Uno, dos, tres...
Subes en el ascensor con un hombre vestido de mameluco, que carga una caja metálica. Tú bajas, él sigue.
Llegas y entras como una tromba, inesperada y caótica intromisión, desparramando a tu paso un cúmulo de papeles, que él trata con gesto inútil de recuperar antes de que la lluvia de hojas llegue al suelo. En vano manotea en el aire. Se agacha simulando una mueca de fastidio, y emite bufidos airados, mientras tú pides disculpas con palabras entrecortadas por la respiración. Intentas colaborar, y lo observas de reojo; temes haberla arruinado. Vuelve al escritorio y te señala un asiento con la cabeza, que ocupas con actitud de fugacidad. Las piernas muy juntas, el cuerpo inclinado hacia adelante, las manos unidas sobre las rodillas aún sostienen hojas desarmadas. Toda tu cara es expresión de alerta. Un temblor generalizado anuncia tu inminente cambio de postura. Te mira como diciendo: “Ahora estoy ocupado, ordenando estos papeles...¡Espera!”. Regresas los tuyos al escritorio, y te incorporas. Las manos sobre la cintura, meneas el tronco con gesto atlético, buscando relajarte. El cuerpo estirado, la nuca se vuelca sobre los hombros, y la sombra de una enorme biblioteca se te viene encima. Tu mirada vaga por la variedad de títulos. Una pierna se sacude, con desorden de impaciencia. Parece necesaria una descarga urgente a tierra.
Decidida, te vuelves. Su nuca te atrae como un imán. Clavas la mirada en esa imagen que la concentración de él inmoviliza. Acercas los dedos sin pedir permiso, y comienzas a revolver en la brevedad de sus cabellos entrecanos. Ni se inmuta. Te inclinas para observar la pantalla con su trabajo. Él mira hacia arriba y recuesta la cabeza sobre tus dedos, ya automáticos. Pide más tiempo, y con los dedos indicas terminante: “Se acabó”, y acto seguido ocupas tu lugar sobre sus rodillas. Él intenta concluir algo, y busca espiar la pantalla por un costado. Le quitas los anteojos con gesto simple y conocedor. Él parpadea e insiste de memoria con el teclado. Le tomas las manos y cubres tus pechos con ellas, blandas, tibias, de adaptación perfecta.
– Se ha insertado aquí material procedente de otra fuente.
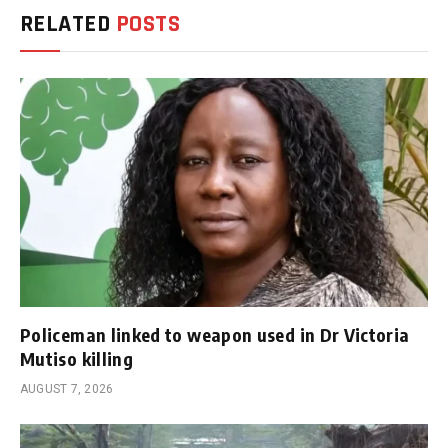
RELATED
POSTS
Policeman linked to weapon used in Dr Victoria
Mutiso killing
AUGUST 7, 2026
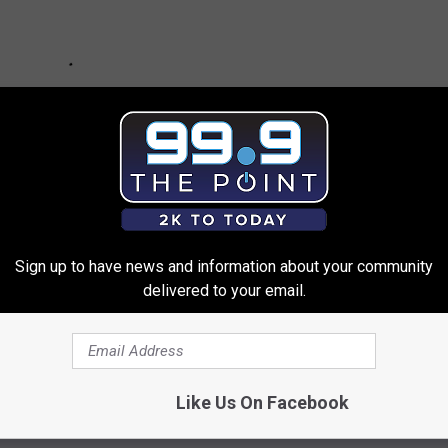
Sign up to have news and information about your community
delivered to your email.
Like Us On Facebook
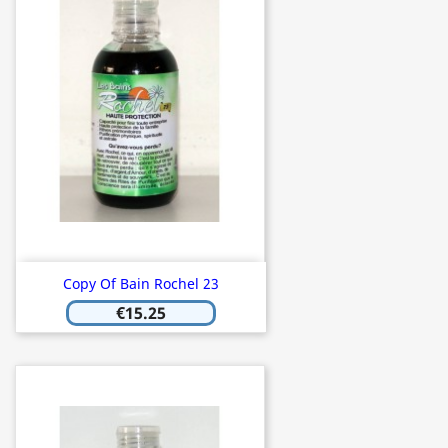
Copy Of Bain Rochel 23
€15.25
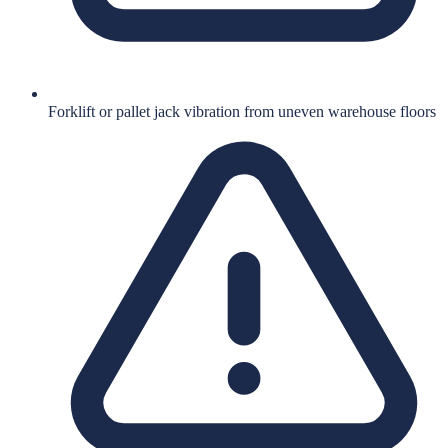
Forklift or pallet jack vibration from uneven warehouse floors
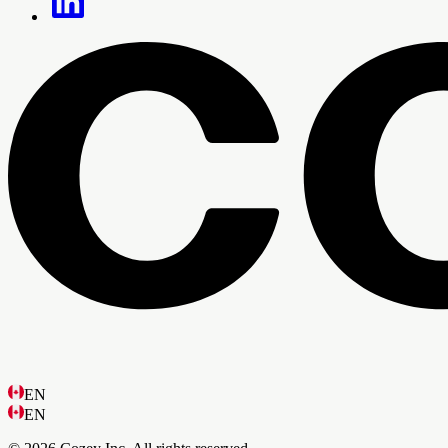
EN
EN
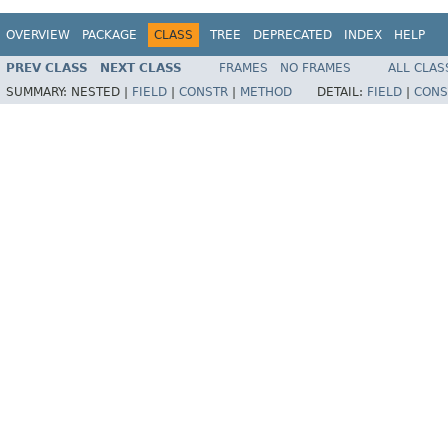
OVERVIEW
PACKAGE
CLASS
TREE
DEPRECATED
INDEX
HELP
PREV CLASS
NEXT CLASS
FRAMES
NO FRAMES
ALL CLAS
SUMMARY:
NESTED |
FIELD
|
CONSTR
|
METHOD
DETAIL:
FIELD
|
CONS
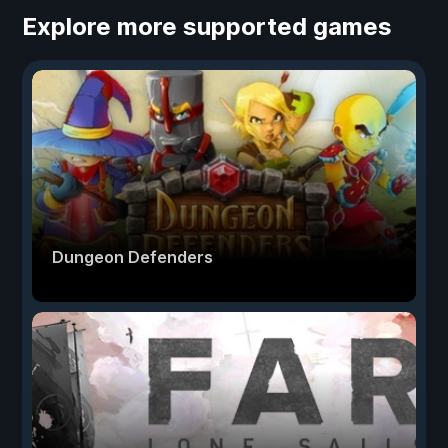
Explore more supported games
Dungeon Defenders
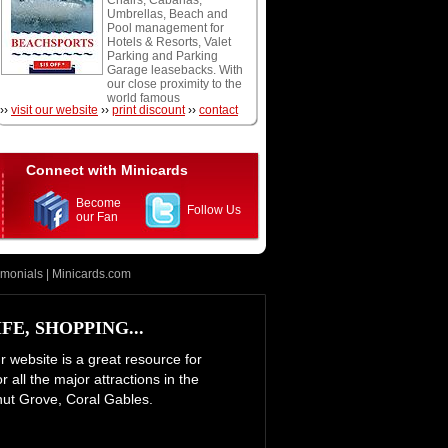
Chairs, Cabanas,
snorkeling, and scuba
Umbrellas, Beach and
diving.
Pool management for
Hotels & Resorts, Valet
Parking and Parking
Garage leasebacks. With
our close proximity to the
world famous
››
visit our website
››
print discount
››
contact
Fontainebleau Hotel and
Eden Roc Resort we are
at your doorstep and
conveniently located off
of the oceanfront
Connect with Minicards
boardwalk. We accept
Cash, Visa, Mastercard,
Become
and American Express.
Follow Us
our Fan
Open daily weather
permitting.
imonials
|
Minicards.com
E, SHOPPING...
ur website is a great resource for
 all the major attractions in the
nut Grove, Coral Gables.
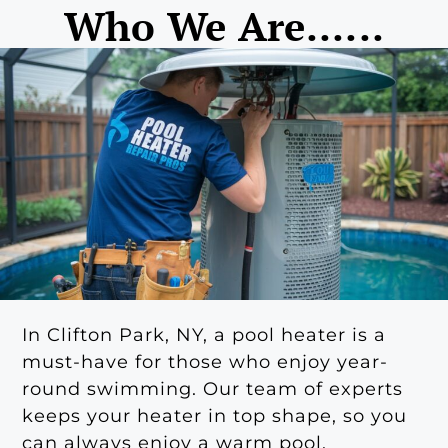
Who We Are......
In Clifton Park, NY, a pool heater is a
must-have for those who enjoy year-
round swimming. Our team of experts
keeps your heater in top shape, so you
can always enjoy a warm pool.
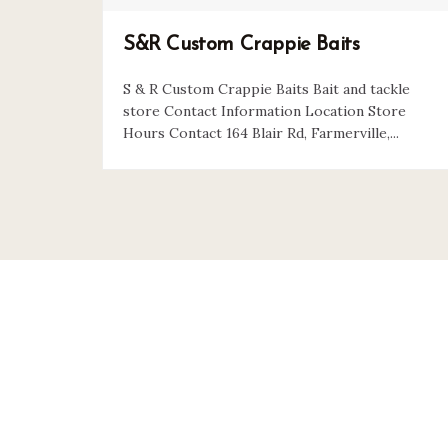
S&R Custom Crappie Baits
S & R Custom Crappie Baits Bait and tackle
store Contact Information Location Store
Hours Contact 164 Blair Rd, Farmerville,...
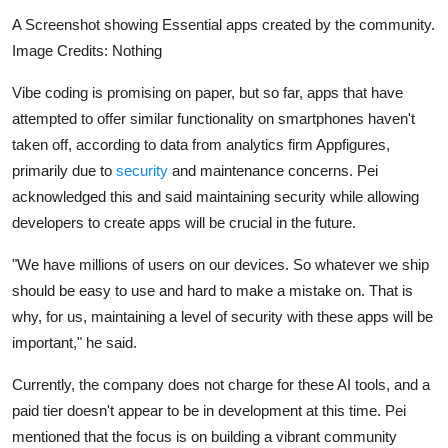
A Screenshot showing Essential apps created by the community.
Image Credits: Nothing
Vibe coding is promising on paper, but so far, apps that have
attempted to offer similar functionality on smartphones haven't
taken off, according to data from analytics firm Appfigures,
primarily due to
security
and maintenance concerns. Pei
acknowledged this and said maintaining security while allowing
developers to create apps will be crucial in the future.
"We have millions of users on our devices. So whatever we ship
should be easy to use and hard to make a mistake on. That is
why, for us, maintaining a level of security with these apps will be
important," he said.
Currently, the company does not charge for these AI tools, and a
paid tier doesn't appear to be in development at this time. Pei
mentioned that the focus is on building a vibrant community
Él sonríe, entrecierra los párpados, y centra la mirada en su sitio predilecto: tu boca. Pasa luego a tus ojos, sube por la línea rosada de la mejilla hacia la oreja, se detiene en los bucles que se agitan como dóciles resortes. Tu respiración entrecortada los excita, lo mismo que a las ventanas de la nariz. Vuelve a tus ojos, ahora muy abiertos, dilatados, contemplables como la quinta hora de un atardecer en la playa, puertas abiertas hacia un paraíso perdido. Tu activada condición se aquieta. El temblor se afina y el frío de tus manos se disuelve en su cuello, que las comprime alternadamente con un leve movimiento de hombros. A través de sus ojos oscuros, también muy dilatados, vislumbras paisajes desconcertantes, de colores vivos. Te mira respirar, lo miras mirar. Abandona tu pecho por la concavidad de las axilas, como niño que se alza te atrae hacia sí, hacia un crepúsculo que se inicia mostrando praderas interminables donde los pastos son mecidos por la brisa, y allá lejos pastan caballos salvajes, y en sus bordes crecen árboles enormes que se acercan a las nubes, blancas y algodonosas figuras que bailan en el viento, y allá abajo una casita toda mazapán de techo muy rojo y chimenea humeante, y la serpiente verde del río de socavadas paredes, trae el contenido de un lago azul, cristalino, recostado más allá, tan tranquilo y profundo como tu mirada que se hunde en la oscuridad de tus párpados, que se unen para cerrar las ventanas y abrir de par en par los otros sentidos, exaltados hasta el delirio, combinados entre sí hasta la exasperación...
Te desprendes de él, como se desmadra del rollo un trozo de cinta aisladora. Temblando y ansiando volver al natural abrazo, a la adhesiva adhesión, o...
El electricista, en el piso de arriba, corta con los dientes el trozo negro de cinta aisladora, y encinta con rápidos y exactos movimientos una unión de cables.
“Ya no te deseo”, le dices, saltando desde sus piernas, que quedan sorprendidas, aguardando ya lo imposible.
“¿Por qué?”, gritan sus ojos pequeños ahora, oscuros, cerrados.
“No lo sé...yo soy así", y te vuelves y corres, furiosa, poseída por una impensada e involuntaria rabia hacia la puerta de calle.